Cyclisme: Evenepoel, Alaphilippe, la bataille contre Pogacar... L'interview intégrale de Patrick Lefevere dans "Grand Plateau"

Patrick Lefevere, est-ce que Remco Evenepoel se sent capable de battre Pogacar sur Liège-Bastogne-Liège ?
En tout cas il a fait tout ce qu’il fallait. Il a fait le tour d’Argentine, il a fait le Tour des Emirats qu'il a gagné, il a fait la Catalogne où il fait deuxième, peut-être avec quelques erreurs de jeunesse où il ne gagne pas... Il est parti à Tenerife. Il a tout fait pour être prêt et il voulait absolument encore une fois montrer son maillot de champion du monde en Belgique.
Le dernier moyen de battre Tadej Pogacar, c'est Remco ?
Il ne faut pas exagérer. Si c’est le seul coureur qui peut battre Pogacar… Il est aussi humain. Il peut aussi être battu. On ne peut pas toujours penser et dire que Remco peut battre n’importe qui, il est humain aussi. Certainement qu’en champion du monde sortant, il va être épuisé aussi.
Verra-t-on Remco Evenepoel sur le Tour de France l'an prochain ?
Remco suit un parcours. Il a gagné le Tour d'Espagne à 22 ans. Tout le monde a du respect pour ce qu'il a fait mais en disant : ce n'est pas le Tour de France. Maintenant on fait l'étape suivante avec le Giro et si tout va bien en 2024 vous allez le voir au Tour de France.
Est-ce que vous avez connu des moments aussi palpitants et autant de grands champion réunis dans la même période ?
Je pense que j’ai connu d’autres champions dans la même période mais ils avaient une autre façon de courir. A l’époque, c’était impensable que des coureurs attaquent à 80km de la ligne. Je pense que c’est du spectacle, le cyclisme, et que ça a apporté beaucoup de nouveaux clients.
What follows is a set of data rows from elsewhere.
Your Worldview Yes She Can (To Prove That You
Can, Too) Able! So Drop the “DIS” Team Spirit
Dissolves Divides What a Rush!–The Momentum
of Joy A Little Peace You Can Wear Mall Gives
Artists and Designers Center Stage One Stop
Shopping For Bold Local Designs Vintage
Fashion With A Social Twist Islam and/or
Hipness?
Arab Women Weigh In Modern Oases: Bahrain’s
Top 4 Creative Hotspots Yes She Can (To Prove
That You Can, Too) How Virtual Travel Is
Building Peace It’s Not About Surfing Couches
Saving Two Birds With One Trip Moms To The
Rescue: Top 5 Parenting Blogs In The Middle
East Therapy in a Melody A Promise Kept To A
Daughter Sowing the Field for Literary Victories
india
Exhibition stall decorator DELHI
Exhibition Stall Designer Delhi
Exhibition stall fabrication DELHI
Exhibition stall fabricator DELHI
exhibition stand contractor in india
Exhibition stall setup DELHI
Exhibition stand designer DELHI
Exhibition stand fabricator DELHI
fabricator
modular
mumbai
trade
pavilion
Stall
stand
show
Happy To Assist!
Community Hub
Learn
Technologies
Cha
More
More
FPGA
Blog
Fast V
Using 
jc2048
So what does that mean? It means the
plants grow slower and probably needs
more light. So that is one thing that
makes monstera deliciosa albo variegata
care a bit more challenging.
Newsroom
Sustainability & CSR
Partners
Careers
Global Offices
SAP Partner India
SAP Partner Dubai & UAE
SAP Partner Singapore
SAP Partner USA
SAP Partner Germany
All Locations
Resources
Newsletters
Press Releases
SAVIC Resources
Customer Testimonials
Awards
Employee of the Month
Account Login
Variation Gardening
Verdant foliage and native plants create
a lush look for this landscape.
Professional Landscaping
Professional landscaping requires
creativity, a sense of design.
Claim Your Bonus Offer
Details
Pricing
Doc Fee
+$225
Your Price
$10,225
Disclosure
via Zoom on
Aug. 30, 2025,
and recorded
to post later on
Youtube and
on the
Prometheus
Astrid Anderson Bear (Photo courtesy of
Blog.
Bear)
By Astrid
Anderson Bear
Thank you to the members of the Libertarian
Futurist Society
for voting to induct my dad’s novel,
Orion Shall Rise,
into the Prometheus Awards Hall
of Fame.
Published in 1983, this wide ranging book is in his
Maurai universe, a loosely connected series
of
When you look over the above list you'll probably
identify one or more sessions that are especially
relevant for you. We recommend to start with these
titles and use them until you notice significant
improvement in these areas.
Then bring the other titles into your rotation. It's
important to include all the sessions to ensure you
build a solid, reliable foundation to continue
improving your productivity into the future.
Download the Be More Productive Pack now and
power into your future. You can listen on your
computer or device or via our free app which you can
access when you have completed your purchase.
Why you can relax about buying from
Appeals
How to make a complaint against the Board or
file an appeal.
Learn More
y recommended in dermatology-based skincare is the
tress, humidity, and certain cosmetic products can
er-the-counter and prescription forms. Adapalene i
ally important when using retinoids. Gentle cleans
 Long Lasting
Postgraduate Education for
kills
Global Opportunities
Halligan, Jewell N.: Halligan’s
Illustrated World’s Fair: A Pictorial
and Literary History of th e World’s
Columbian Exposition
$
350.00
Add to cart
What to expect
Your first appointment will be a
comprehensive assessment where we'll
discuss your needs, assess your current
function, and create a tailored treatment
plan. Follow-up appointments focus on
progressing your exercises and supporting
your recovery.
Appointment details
En tant que directeur sportif on adapte son discours ou sa straégie en fonction de la présence de cadors comme Van der Poel ou Van Aert ?
C’est vrai que c’est un peu compliqué. Chez nous on n’a pas de Van der Poel ou de Van Aert. Bon, Alaphilippe a eu encore de la malchance donc il n’a pas pu s’exprimer. Puis il faut être honnête, quand Julian Alaphilippe brillait ces dernières années il n'y avait pas Van der Poel, Pogacar, Van Aert, tous ces phénomènes. Mais c'est à lui de répondre avec ses pédales.
Julian Alaphilippe a la capacité de briller, ou il est trop en difficulté ?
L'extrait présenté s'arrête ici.